Thanks to all of you who have emailed me about the prospect of a TV series based on my Roy Grace books. There is a lot of work going on behind the scenes about the possibility of a Roy Grace television series, but please do not expect it to happen anytime soon. At the moment I am biding my time until I can be assured that everything about the television adaptation will be just right. I care very deeply about the Roy Grace series of novels and I want to ensure that when the series is made that it is faithful to the books, and that the character of Roy Grace is played but an unknown, rather than having a famous actor play him as just another of the many roles of his career.

I also want to ensure that the accuracy of police procedures that I strive so hard to put into my book is reflected in any series. I find it incredible how poorly researched some of our biggest crime series on UK television are. One particular bête noire of mine — and any tv writer, producer or director reading this, please take note: For many years now any serious crime scene in the UK is immediately cordoned off with Police tape. A scene guard is posted, who will be a uniform PC or PCSO, who signs everyone in and everyone out. He has authority to refuse entrance to anyone — and I mean, ANYONE, including the Chief Constable of his county, not dressed in protective clothing. Those white SOCO all-in-ones are not there to protect delicate Scene of Crime officers from getting dirty: They are there to protect the crime scene from outsiders contaminating it. So when David Jason, as Frost, blunders into a crime scene in which SOCOs are at work, in his old brown mac and his brogues it really shows someone hasn’t done the most basic of homework — and I think it is insulting to viewers.

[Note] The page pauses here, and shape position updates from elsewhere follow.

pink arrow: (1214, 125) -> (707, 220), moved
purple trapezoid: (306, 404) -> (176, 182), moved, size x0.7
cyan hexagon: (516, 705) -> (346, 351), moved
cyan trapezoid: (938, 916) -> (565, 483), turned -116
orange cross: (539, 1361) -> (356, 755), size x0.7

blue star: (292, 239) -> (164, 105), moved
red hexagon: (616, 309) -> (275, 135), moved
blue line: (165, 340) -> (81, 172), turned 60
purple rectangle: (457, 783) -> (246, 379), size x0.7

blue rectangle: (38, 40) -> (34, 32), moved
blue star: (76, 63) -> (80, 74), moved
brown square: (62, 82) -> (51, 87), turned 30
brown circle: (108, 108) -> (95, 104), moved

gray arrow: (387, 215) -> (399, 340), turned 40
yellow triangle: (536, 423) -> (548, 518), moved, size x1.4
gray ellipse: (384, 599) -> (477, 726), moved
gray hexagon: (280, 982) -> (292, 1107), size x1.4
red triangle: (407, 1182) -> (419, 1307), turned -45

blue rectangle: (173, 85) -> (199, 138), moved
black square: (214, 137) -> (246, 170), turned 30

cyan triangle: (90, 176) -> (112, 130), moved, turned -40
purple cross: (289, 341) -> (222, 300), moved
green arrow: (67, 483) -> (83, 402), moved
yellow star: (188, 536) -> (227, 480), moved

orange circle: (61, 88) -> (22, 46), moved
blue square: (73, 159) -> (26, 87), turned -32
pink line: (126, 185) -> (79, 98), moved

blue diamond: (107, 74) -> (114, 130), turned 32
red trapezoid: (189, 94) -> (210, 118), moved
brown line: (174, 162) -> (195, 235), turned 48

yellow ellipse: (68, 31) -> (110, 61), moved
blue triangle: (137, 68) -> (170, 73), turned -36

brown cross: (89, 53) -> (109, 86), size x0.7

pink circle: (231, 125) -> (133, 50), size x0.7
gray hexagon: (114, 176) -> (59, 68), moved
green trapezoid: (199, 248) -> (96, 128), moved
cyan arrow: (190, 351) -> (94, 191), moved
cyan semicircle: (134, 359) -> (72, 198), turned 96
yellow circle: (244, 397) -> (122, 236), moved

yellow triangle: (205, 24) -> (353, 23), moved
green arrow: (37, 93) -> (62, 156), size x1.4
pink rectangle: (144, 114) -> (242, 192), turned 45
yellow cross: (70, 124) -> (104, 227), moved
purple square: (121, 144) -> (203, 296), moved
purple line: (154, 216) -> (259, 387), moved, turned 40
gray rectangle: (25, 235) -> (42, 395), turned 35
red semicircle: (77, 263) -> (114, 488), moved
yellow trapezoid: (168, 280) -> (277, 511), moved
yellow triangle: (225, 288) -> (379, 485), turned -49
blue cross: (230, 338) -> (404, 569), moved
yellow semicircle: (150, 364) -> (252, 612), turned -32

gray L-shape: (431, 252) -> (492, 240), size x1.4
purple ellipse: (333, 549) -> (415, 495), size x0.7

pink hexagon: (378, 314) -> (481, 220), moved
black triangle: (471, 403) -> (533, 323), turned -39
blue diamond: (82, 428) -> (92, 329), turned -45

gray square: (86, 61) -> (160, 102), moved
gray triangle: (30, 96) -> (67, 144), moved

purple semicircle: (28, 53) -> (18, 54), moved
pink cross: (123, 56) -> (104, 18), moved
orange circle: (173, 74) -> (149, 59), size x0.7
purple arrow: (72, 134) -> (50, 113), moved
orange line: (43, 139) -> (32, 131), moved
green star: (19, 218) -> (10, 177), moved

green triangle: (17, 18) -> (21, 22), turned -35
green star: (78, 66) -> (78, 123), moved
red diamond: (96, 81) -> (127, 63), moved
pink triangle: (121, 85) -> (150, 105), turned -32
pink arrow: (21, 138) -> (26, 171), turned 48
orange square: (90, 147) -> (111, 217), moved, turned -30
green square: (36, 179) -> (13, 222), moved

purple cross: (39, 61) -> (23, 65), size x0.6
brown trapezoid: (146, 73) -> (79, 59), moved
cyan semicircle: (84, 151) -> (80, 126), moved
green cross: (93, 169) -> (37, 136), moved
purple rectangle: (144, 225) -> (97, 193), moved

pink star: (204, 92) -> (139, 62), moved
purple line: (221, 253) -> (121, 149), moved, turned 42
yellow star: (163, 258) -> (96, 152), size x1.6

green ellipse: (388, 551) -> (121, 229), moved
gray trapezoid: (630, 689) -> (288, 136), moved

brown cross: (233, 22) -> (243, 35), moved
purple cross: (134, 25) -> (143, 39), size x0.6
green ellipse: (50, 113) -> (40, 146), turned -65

Of course writers of crime novels and of their television adaptions have to take poetic licence. Most of the work of senior investigating officers is deskbound — it is the minions who go out and about, interviewing people. So I have to make Roy Grace more proactive than would be usual for someone in his position, but I explain why he likes to be hands on.

I certainly plan to write some of the series, and to story edit all of it, and to be on set in a producing capacity. I talked a little more about the possibility of a Roy Grace television series in this interview with Screen International.

I will post information up here the moment there is any progress on the series.